Screenplay, Part 7

I’m changing gears here to talk about my earlier screenplay, In the Mouth of the Lion. My readers reported back several weeks ago. Based on their combined comments, I have quite a bit of work to do, a total of about 150 marks to resolve. This is now the longest punchlist I’ve ever worked with for a fiction project, 10 pages, compared to 3.6 pages, previously.

I’ve accepted the easier marks as valid and fixed those areas. That leaves about 75 notes that, for various reasons, require a lot of study.

Part of the challenge is a problematic structure, as mentioned earlier in Reasons Scripts Don’t Fly. Character introductions are contained in scenes that flow into other scenes that don’t involve the character, for just one example. See the earlier post for the full disaster. The result is a lot (10 pages or more) of “piping,” as Snyder called it–ramp up to the core story, AND another 10 pages of denoument. Oy.
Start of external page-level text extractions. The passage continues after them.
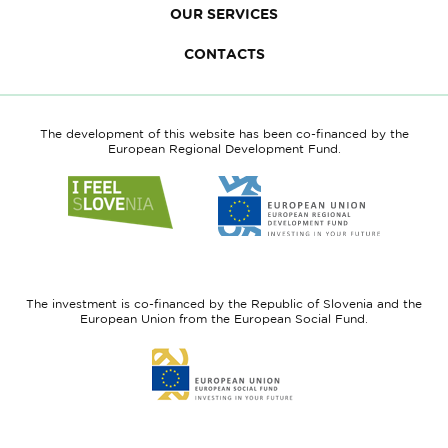
OUR SERVICES
CONTACTS
The development of this website has been co-financed by the
European Regional Development Fund.
Link
Link
to
to
website
website
I
European
feel
Regional
Slovenia
Development
The investment is co-financed by the Republic of Slovenia and the
Fund
European Union from the European Social Fund.
Link
to
website
European
Social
I intend to fix the manuscript. I will not be submitting it anywhere. It will be placed in a box and interred in a drawer where it can be found someday. In the Mouth of the Lion will be rewritten as a novel. Novel structure is much more forgiving than screenplays.

Much of the screenplay will be retained, but I may have to add characters and separate scenes that linearize the action or otherwise simplify the manuscript. It’s way too complex and I’ve tried to include too much reality. The novel will retain a lot of that which would otherwise require trimming.

I’ve begun the novel but revisiting my character studies. More on that in the next post.



This entry was posted in creativity, In the Mouth of the Lion, screenplays, writing and tagged , , , , . Bookmark the permalink.

2 Responses to Screenplay, Part 7

  1. I’ve got a couple readers lined up for my new book. This post makes me nervous about what I’ll get back. Ouch, but you have to expect it. Good luck with the next draft!

  2. jguenther5 says:

    Thanks, Justin. The problem isn’t a lot of notes; it’s cryptic comments, or ones that leave you with no clear course of action. Good luck with your readers!